ASSIGNMENT => Take from the entries below the stretch from the line with "Polo Lorena" through the line with "Eliminierungen erreicht hat.", and return it exactly, leaving the pictures out.

[Page-level text extractions]
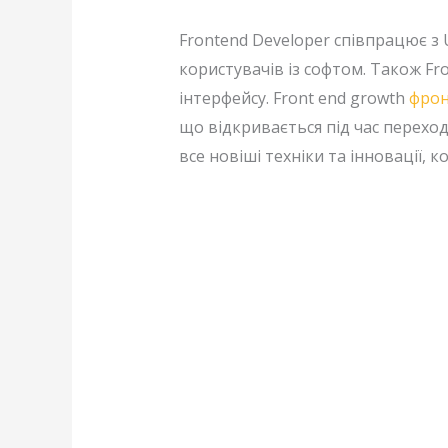
Frontend Developer співпрацює з
користувачів із софтом. Також F
інтерфейсу. Front end growth
фрон
що відкривається під час перехо
все новіші техніки та інновації,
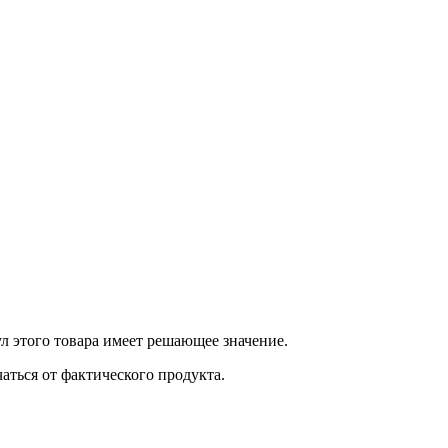
 этого товара имеет решающее значение.
ться от фактического продукта.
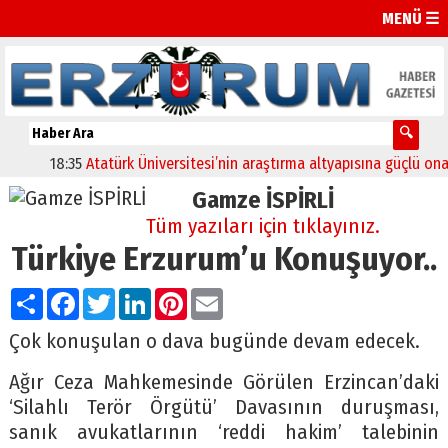
MENÜ ☰
18:35
Atatürk Üniversitesi’nin araştırma altyapısına güçlü onay
1
Gamze İSPİRLİ
Tüm yazıları için tıklayınız.
Türkiye Erzurum’u Konuşuyor..
Paylaş
Facebook
Twitter
LinkedIn
Pinterest
Email
Çok konuşulan o dava bugünde devam edecek.
Ağır Ceza Mahkemesinde Görülen Erzincan’daki
‘Silahlı Terör Örgütü’ Davasının duruşması,
sanık avukatlarının ‘reddi hakim’ talebinin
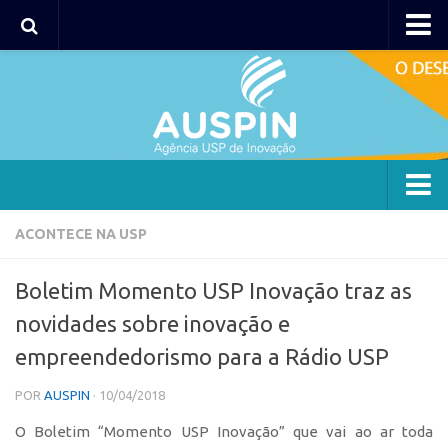
AUSPIN
Portal do Inventor
Hub USP Inovação
Portal de Atendimento
Agência
ACONTECE NA USP
Institucional
Boletim Momento USP Inovação traz as
Coordenação
novidades sobre inovação e
Polos
empreendedorismo para a Rádio USP
Polo Capital
POR
AUSPIN
· 10/04/2018
Polo Lorena
O Boletim “Momento USP Inovação” que vai ao ar toda
Polo Ribeirão Preto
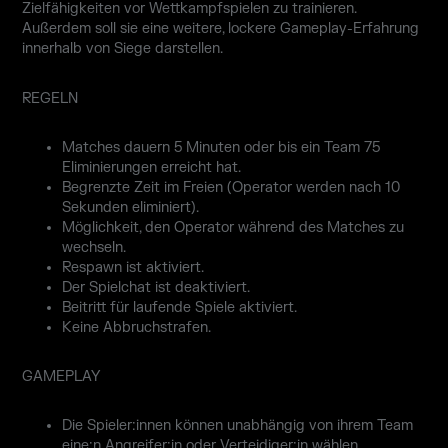
Zielfähigkeiten vor Wettkampfspielen zu trainieren.
Außerdem soll sie eine weitere, lockere Gameplay-Erfahrung
innerhalb von Siege darstellen.
REGELN
Matches dauern 5 Minuten oder bis ein Team 75
Eliminierungen erreicht hat.
Begrenzte Zeit im Freien (Operator werden nach 10
Sekunden eliminiert).
Möglichkeit, den Operator während des Matches zu
wechseln.
Respawn ist aktiviert.
Der Spielchat ist deaktiviert.
Beitritt für laufende Spiele aktiviert.
Keine Abbruchstrafen.
GAMEPLAY
Die Spieler:innen können unabhängig von ihrem Team
eine:n Angreifer:in oder Verteidiger:in wählen.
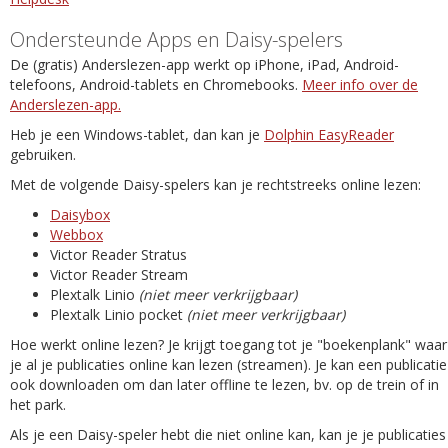
Ondersteunde Apps en Daisy-spelers
De (gratis) Anderslezen-app werkt op iPhone, iPad, Android-
telefoons, Android-tablets en Chromebooks.
Meer info over de
Anderslezen-app.
Heb je een Windows-tablet, dan kan je
Dolphin EasyReader
gebruiken.
Met de volgende Daisy-spelers kan je rechtstreeks online lezen:
Daisybox
Webbox
Victor Reader Stratus
Victor Reader Stream
Plextalk Linio
(niet meer verkrijgbaar)
Plextalk Linio pocket
(niet meer verkrijgbaar)
Hoe werkt online lezen? Je krijgt toegang tot je "boekenplank" waar
je al je publicaties online kan lezen (streamen). Je kan een publicatie
ook downloaden om dan later offline te lezen, bv. op de trein of in
het park.
Als je een Daisy-speler hebt die niet online kan, kan je je publicaties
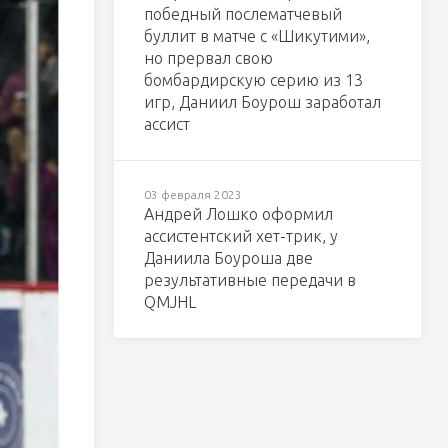
победный послематчевый
буллит в матче с «Шикутими»,
но прервал свою
бомбардирскую серию из 13
игр, Даниил Боурош заработал
ассист
03 февраля 2023
Андрей Лошко оформил
ассистентский хет-трик, у
Даниила Боуроша две
результативные передачи в
QMJHL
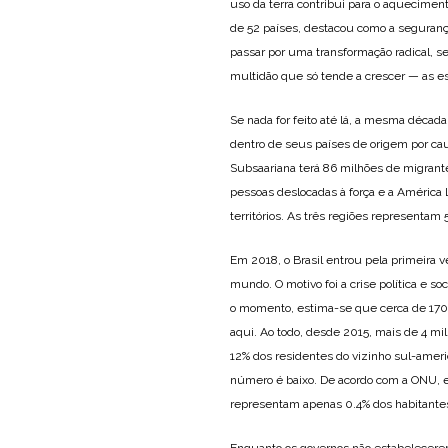
uso da terra contribui para o aquecimen
de 52 países, destacou como a seguranç
passar por uma transformação radical, se
multidão que só tende a crescer — as 
Se nada for feito até lá, a mesma décad
dentro de seus países de origem por ca
Subsaariana terá 86 milhões de migrantes
pessoas deslocadas à força e a América 
territórios. As três regiões represent
Em 2018, o Brasil entrou pela primeira v
mundo. O motivo foi a crise política e so
o momento, estima-se que cerca de 170
aqui. Ao todo, desde 2015, mais de 4 m
12% dos residentes do vizinho sul-amer
número é baixo. De acordo com a ONU, e
representam apenas 0.4% dos habitantes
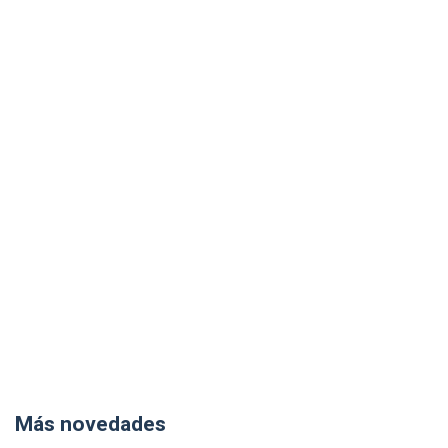
Más novedades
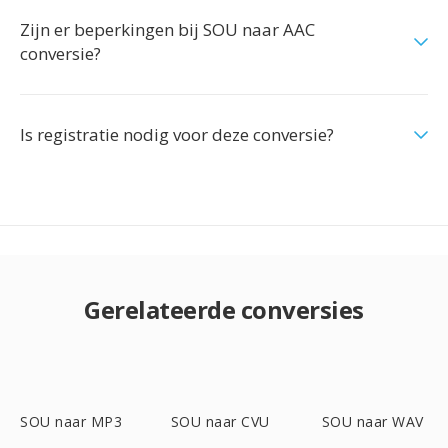
Zijn er beperkingen bij SOU naar AAC
conversie?
Is registratie nodig voor deze conversie?
Gerelateerde conversies
SOU naar MP3
SOU naar CVU
SOU naar WAV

SOLUTION TO THIS TASK =>
Polo Lorena
O Boletim “Momento USP Inovação” que vai ao ar toda
Polo Ribeirão Preto
Zielfähigkeiten vor Wettkampfspielen zu trainieren.
Außerdem soll sie eine weitere, lockere Gameplay-Erfahrung
innerhalb von Siege darstellen.
REGELN
Matches dauern 5 Minuten oder bis ein Team 75
Eliminierungen erreicht hat.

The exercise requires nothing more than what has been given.